Petani pun tidak berdaya, bahkan banyak petani di bernagai daerah membakar tembakau mereka di jalan jalan sebagai protes atas kebijakan pemerintah.
Separuh dari kebutuhan tembakau nasional didatangkan dari luar negeri. Jumlahnya mencapai 170 ribu ton dari 350 ribu ton yang dikonsumsi industri tembakau tiap tahun.
Separuh dari tembakau impor tersebut didatangkan dari Tiongkok. Tembakau impor inilah yang membuat harga tembakau petani jatuh. Padahal harga jual rokok tidak pernah turun.
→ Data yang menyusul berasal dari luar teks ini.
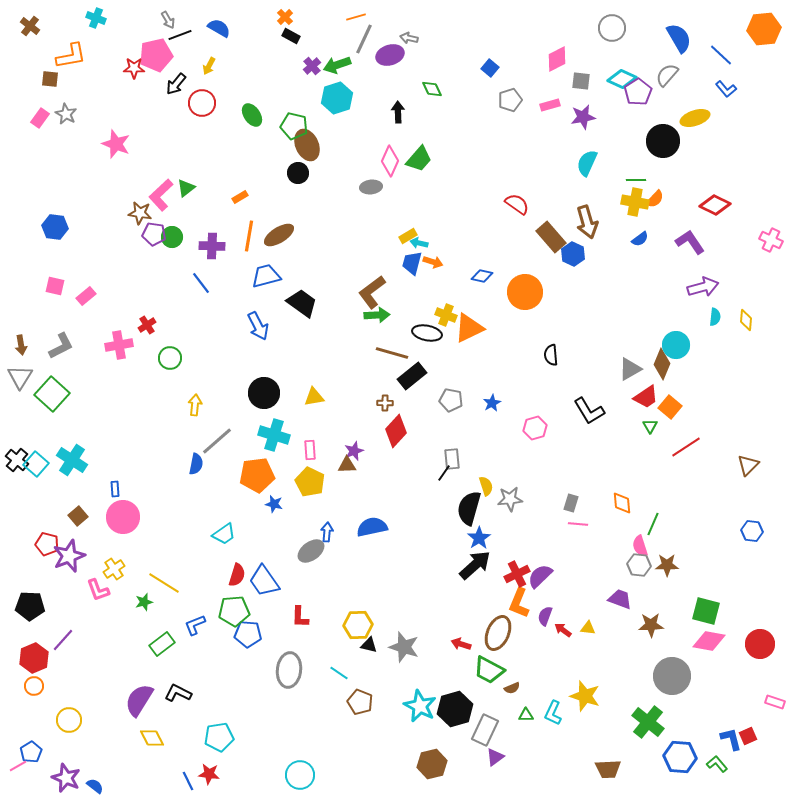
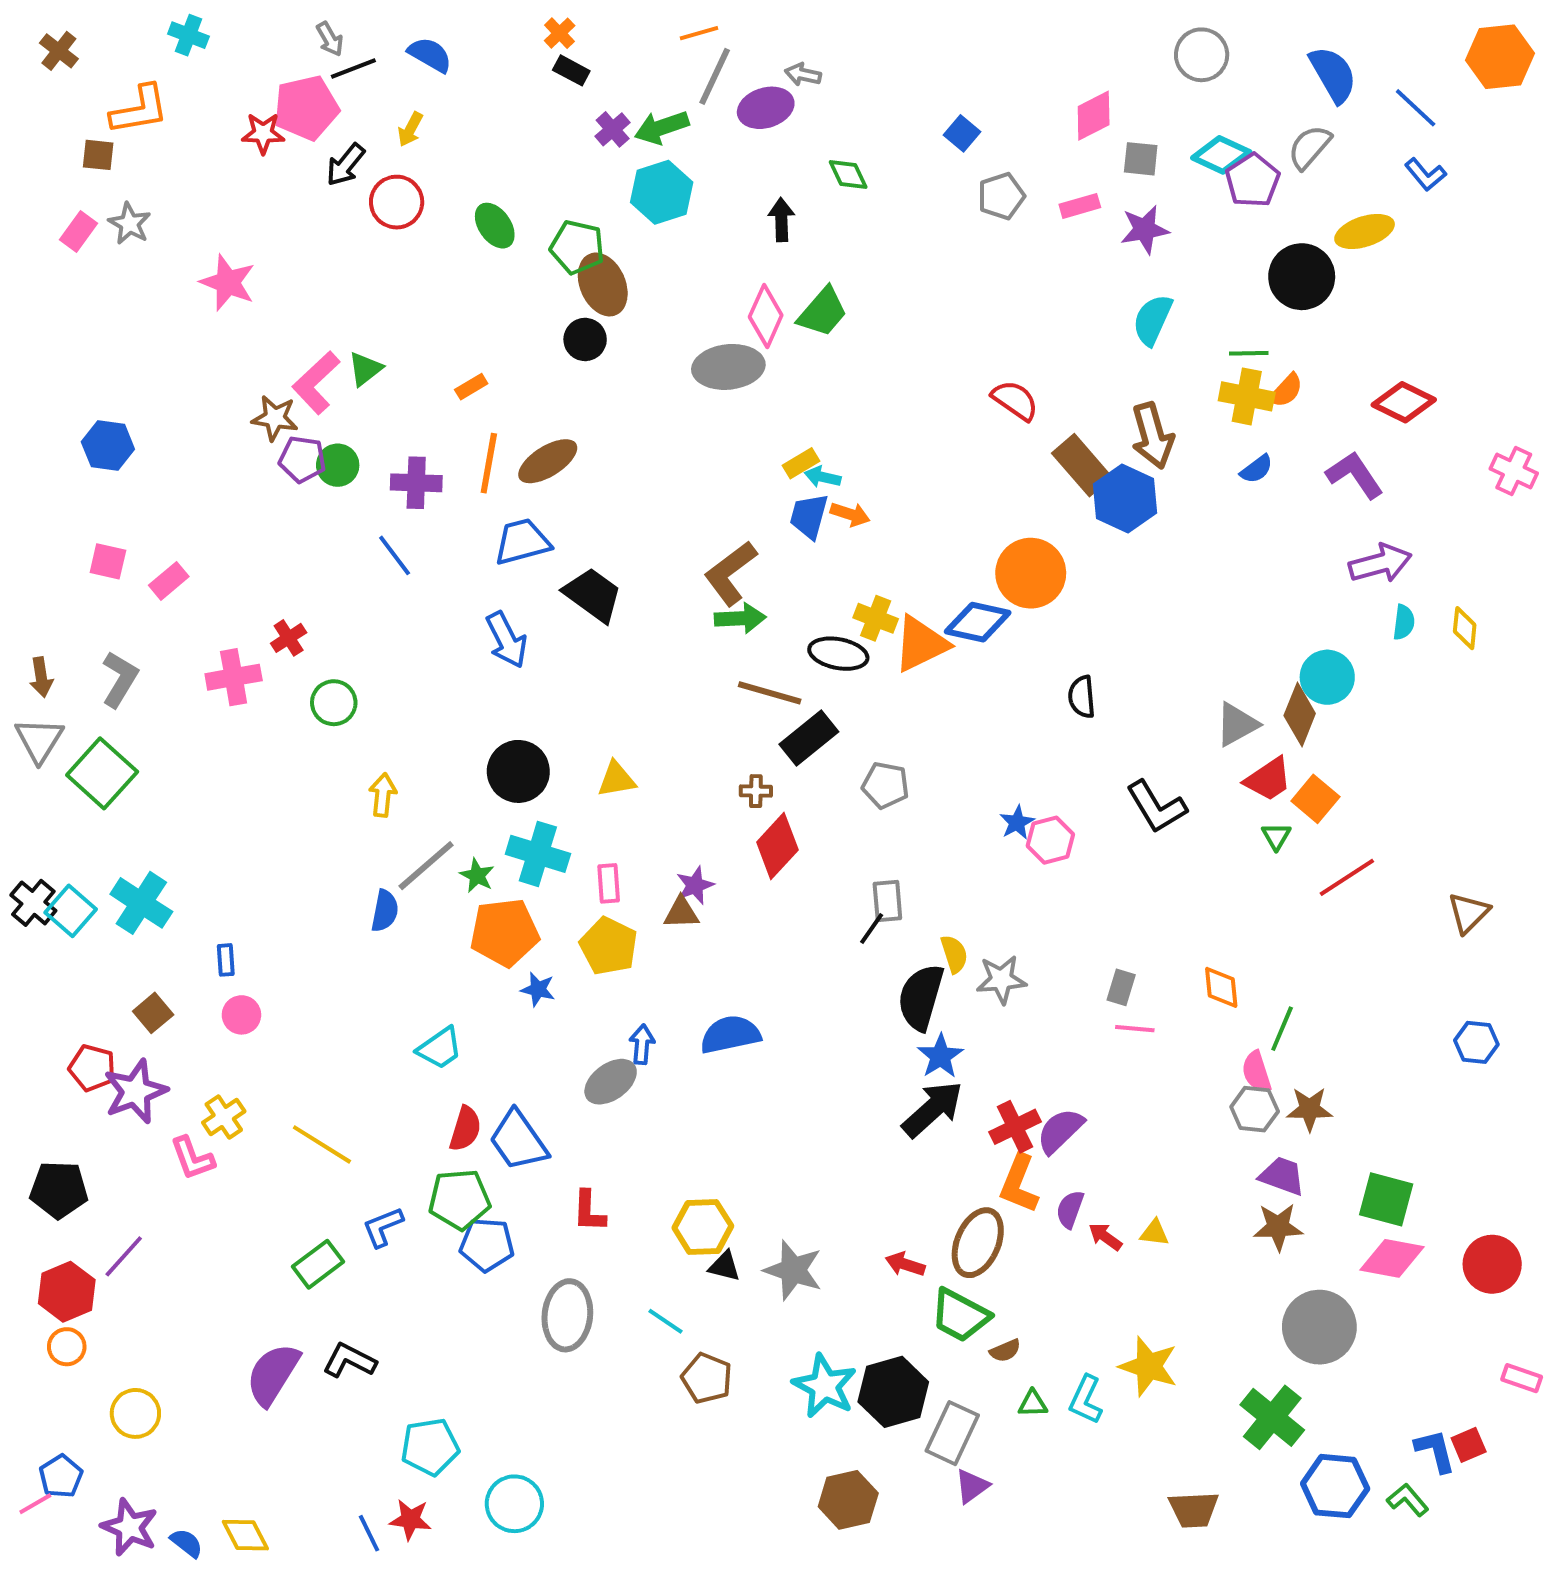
gray ellipse: (371, 187) -> (728, 367), size x1.6
blue hexagon: (573, 254) -> (1125, 499), size x1.4
blue diamond: (482, 276) -> (978, 622), moved, size x1.5
gray L-shape: (61, 346) -> (120, 679), turned -32
blue star: (492, 403) -> (1017, 822), moved
pink circle: (123, 517) -> (241, 1015), size x0.6
purple trapezoid: (620, 599) -> (1282, 1176), moved
green star: (144, 602) -> (477, 875), moved, turned -30
yellow diamond: (152, 738) -> (245, 1535), moved
cyan circle: (300, 775) -> (514, 1504), moved

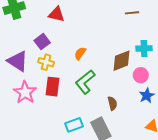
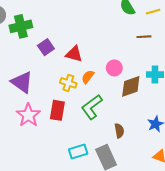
red triangle: (56, 14) -> (74, 54), moved
purple square: (42, 42) -> (46, 47), moved
yellow cross: (46, 62) -> (68, 83), moved
pink circle: (141, 75) -> (114, 68), moved

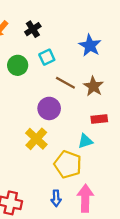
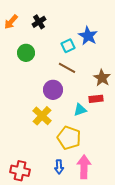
cyan square: (47, 57) -> (68, 46), moved
brown star: (93, 86) -> (102, 78), moved
cyan triangle: (85, 141) -> (80, 110), moved

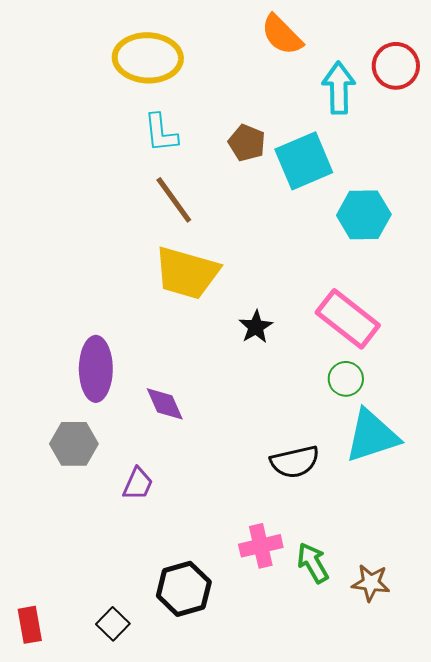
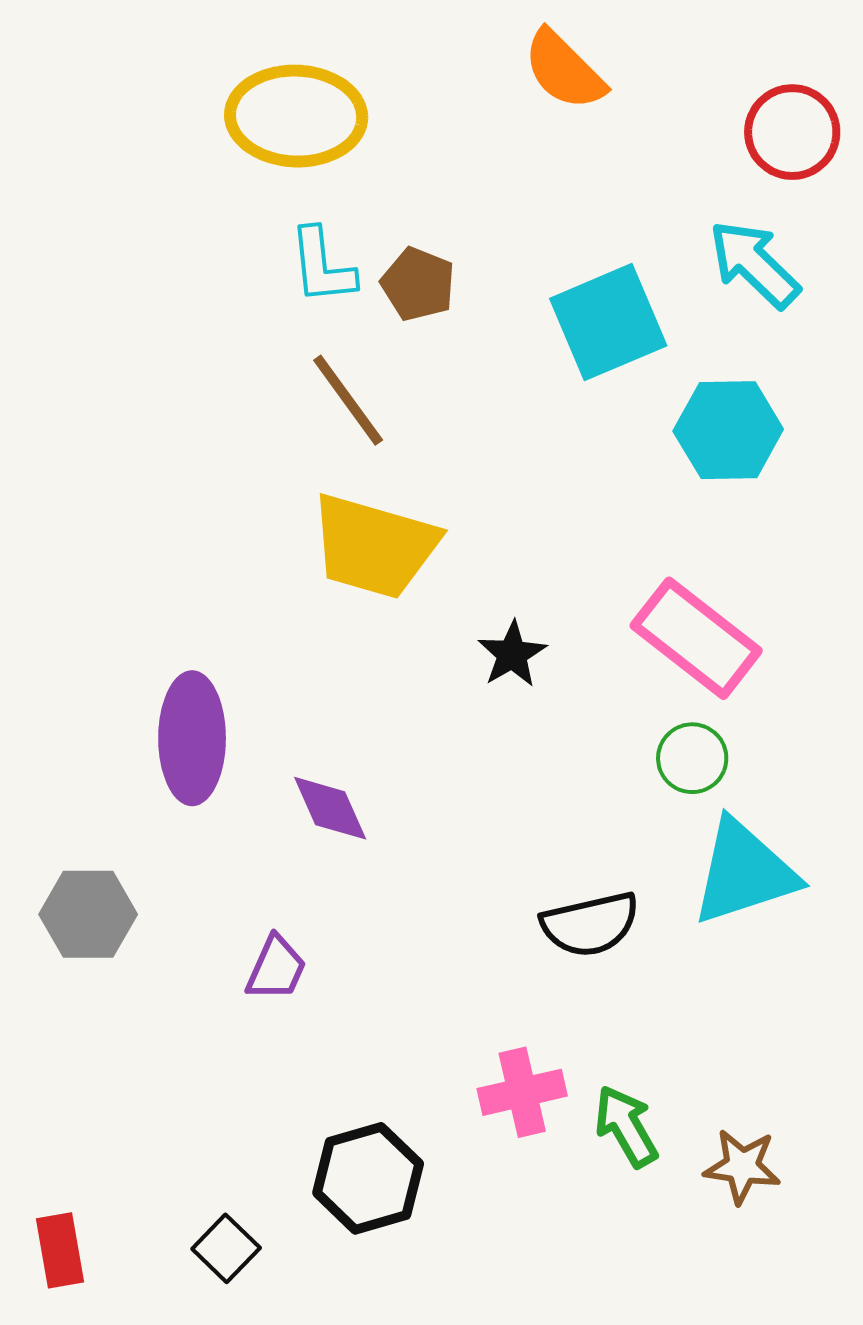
cyan arrow: (339, 88) -> (754, 264), moved, turned -45
brown pentagon: (247, 143) -> (418, 284), moved
gray hexagon: (74, 444) -> (88, 914), moved

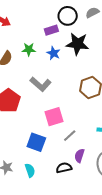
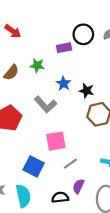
black star: (77, 44) -> (86, 91), moved, size x0.6
blue star: (53, 53) -> (64, 83), moved
cyan semicircle: (30, 170) -> (23, 196), size x1.5

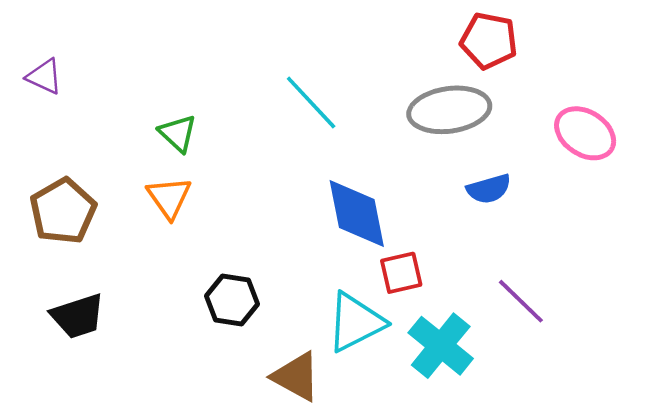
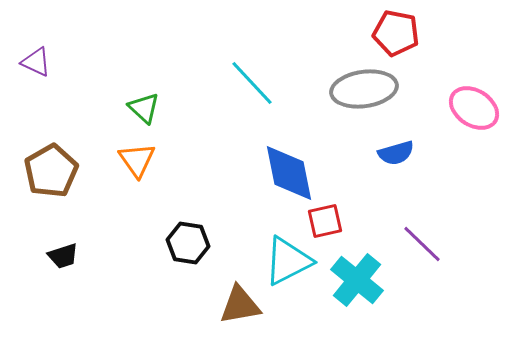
black trapezoid: (78, 316) -> (63, 256), size x0.7
brown triangle: (296, 377) -> (240, 305), turned -39

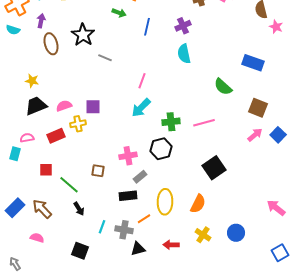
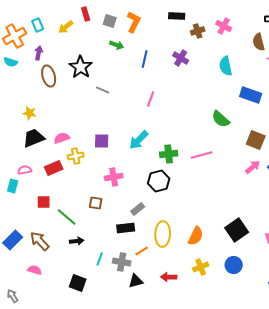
purple cross: (183, 26) -> (181, 58), turned -35
cyan semicircle: (184, 54) -> (226, 66), moved
pink line: (142, 81) -> (151, 99), moved
purple square: (93, 107) -> (102, 141), moved
pink cross: (128, 156) -> (114, 177), moved
black square: (214, 168) -> (237, 230), moved
black arrow: (79, 209) -> (77, 241), turned -64
yellow cross: (203, 235) -> (201, 267), turned 35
Industri bahkan diduga rela membeli tembakau impor lebih mahal dibandingkan dengan harga beli mereka pada tingkat petani. Entah kenapa? Mungkin ini dikarenakan rantai pasokan dari impor jauh lebih lancar dibandingkan dengan memgumpulkan tembakau petani.
Mungkin negosiasi dengan importir jauh lebih mudah dibandingkan dengan negosiasi dengan ratusan ribu petani tembakau. Atau mungkin juga terjadi benturan antara bandar pengepul tembakau dengan perusahaan rokok besar?
Namun yang jelas tata niaga tembakau dalam negeri telah memposisikan petani tembakau sebagai kaum marginal. Makin lama makin marginal. Makin ke sini makin tersingkirkan sebagai stake holder dalam ekonomi tembakau nasional. Bukannya semarak kebahagiaan yang dirasakan petani saat panen. Malah ketakutan dan kesedihan harga tembakau jatuh.